Yes, that is correct. A very simple approach that has consistently beaten the market over the past seven years.

davesaint86
726 posts
msg #92125
Ignore davesaint86
5/5/2010 1:05:15 PM

I just want to check Kevin you would still buy the highest Alpha ETF even if it look's like we are turning into a downtrend. We can use May 1st for example. This is why I posted your old filter it seems like another indicator is needed. You can see that your old filter I posted is showing sell signals on the highest Alpha ETFs.

Thanks,

Dave

Kevin_in_GA
4,599 posts
msg #92126
Ignore Kevin_in_GA
5/5/2010 1:14:24 PM

just want to check Kevin you would still buy the highest Alpha ETF even if it look's like we are turning into a downtrend. We can use May 1st for example. This is why I posted your old filter it seems like another indicator is needed. You can see that your old filter I posted is showing sell signals on the highest Alpha ETFs.

Thanks,

Dave
+++++++++++++++++

These two filters can both be correct, but on different timeframes. The 401k filter (for lack of a better term) is designed to show relative strength of a given ETF over a 1-month and 3-month timefame. The purely price filter simply uses a prior low as a sell trigger - if the current price drops below the lowest prior low over a specific time period, you sell. One can use these in conjunction, but then this new combination would need to be backtested again to see if the additional indicators made any real contribution over the original filter.
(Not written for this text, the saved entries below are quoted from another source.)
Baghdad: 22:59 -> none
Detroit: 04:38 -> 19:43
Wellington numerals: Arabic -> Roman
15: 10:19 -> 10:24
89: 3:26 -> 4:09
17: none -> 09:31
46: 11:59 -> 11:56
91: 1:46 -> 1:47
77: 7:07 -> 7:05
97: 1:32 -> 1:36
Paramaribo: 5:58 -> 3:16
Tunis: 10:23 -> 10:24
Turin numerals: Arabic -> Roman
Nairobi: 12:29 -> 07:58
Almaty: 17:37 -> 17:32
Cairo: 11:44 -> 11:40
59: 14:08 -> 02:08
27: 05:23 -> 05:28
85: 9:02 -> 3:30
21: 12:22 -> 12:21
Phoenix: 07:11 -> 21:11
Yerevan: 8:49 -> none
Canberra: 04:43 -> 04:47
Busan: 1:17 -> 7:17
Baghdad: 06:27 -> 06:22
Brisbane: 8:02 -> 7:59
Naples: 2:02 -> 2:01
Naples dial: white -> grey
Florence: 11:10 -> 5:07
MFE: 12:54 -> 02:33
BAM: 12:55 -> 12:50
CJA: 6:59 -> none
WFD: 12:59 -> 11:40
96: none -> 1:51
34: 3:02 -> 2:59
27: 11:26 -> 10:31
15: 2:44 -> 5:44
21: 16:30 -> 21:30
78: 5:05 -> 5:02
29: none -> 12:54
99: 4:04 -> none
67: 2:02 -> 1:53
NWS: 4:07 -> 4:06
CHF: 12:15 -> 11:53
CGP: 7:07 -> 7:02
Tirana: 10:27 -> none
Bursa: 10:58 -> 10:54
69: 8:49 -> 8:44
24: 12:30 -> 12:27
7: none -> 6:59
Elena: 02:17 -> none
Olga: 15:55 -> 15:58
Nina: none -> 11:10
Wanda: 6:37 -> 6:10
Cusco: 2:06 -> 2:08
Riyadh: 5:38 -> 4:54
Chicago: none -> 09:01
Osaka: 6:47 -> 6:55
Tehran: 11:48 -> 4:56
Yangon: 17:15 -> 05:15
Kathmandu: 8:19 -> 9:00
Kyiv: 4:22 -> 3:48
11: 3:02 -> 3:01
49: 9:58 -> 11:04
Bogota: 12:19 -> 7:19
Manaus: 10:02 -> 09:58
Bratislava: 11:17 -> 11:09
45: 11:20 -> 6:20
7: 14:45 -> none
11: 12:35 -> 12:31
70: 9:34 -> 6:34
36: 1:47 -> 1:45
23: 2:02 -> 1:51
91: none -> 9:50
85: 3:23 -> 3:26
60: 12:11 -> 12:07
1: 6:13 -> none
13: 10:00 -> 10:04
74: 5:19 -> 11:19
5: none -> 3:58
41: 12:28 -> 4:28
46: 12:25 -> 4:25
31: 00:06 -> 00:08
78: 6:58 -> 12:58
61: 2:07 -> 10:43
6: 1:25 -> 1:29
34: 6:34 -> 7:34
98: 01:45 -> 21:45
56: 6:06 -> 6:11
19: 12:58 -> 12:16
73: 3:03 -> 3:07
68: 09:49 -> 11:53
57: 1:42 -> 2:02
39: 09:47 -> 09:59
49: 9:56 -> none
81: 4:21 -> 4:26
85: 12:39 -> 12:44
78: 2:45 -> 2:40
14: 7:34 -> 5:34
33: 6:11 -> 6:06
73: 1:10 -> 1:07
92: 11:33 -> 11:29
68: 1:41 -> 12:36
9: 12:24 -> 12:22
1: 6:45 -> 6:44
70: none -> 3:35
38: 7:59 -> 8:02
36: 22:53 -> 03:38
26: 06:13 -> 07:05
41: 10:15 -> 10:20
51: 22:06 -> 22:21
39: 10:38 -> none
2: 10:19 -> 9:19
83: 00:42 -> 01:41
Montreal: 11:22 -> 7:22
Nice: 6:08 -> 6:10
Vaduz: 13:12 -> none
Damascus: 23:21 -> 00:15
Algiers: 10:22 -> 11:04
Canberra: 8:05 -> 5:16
My goal in writing the shorter 401k filter was to create a simple and effective investment allocation tool that could be used with longer term investment accounts and minimal effort. The underlying prinicples can be used for short-term trades as well.

davesaint86
726 posts
msg #92129
Ignore davesaint86
modified
5/5/2010 2:06:07 PM

Thanks Kevin!

I have one more question. Below is your ETF list that maps to typical 401K fund selections. The highest Alpha ETF at the end of February was IWM. The highest Alpha ETF at end of March was IWM. So based on your filter you would continue holding IWM until the end of the April and then run the filter to see what the highest Alpha ETF is at the top of the list. If it's different than IWM (say SHY) you would sell IWM and purchase SHY. So if a downturn started on April 16th and if April turns out to be a bad month for IWM I would assume you would follow the rules and still hold IWM to the end of the month. Am I correct? As a conservative strategy I wonder what is the difference in ROI would be if you use your filter during the "so-called" best six months Nov - April time period and in SHY the worst so-called six months time (May-Oct) period.

Thanks,
Dave


US Large Cap - SPY
US Large Cap Value - VTV
US Large Cap Growth - IVE
US Small Cap - IWM
Emerging Markets - EEM (although VWO is a better ranked ETF with a lower expense ratio)
Bond Fund - BND
Stable Income - MBB or IEI
Cash Equivalent - SHY


Kevin_in_GA
4,599 posts
msg #92131
Ignore Kevin_in_GA
modified
5/5/2010 2:37:09 PM

The backtesting has you hold the ETF until the end of the month, regardless of what happens during the month.

Guess what?

Since Jan 2009 it has returned 66.8% versus 33.8% for the SPY.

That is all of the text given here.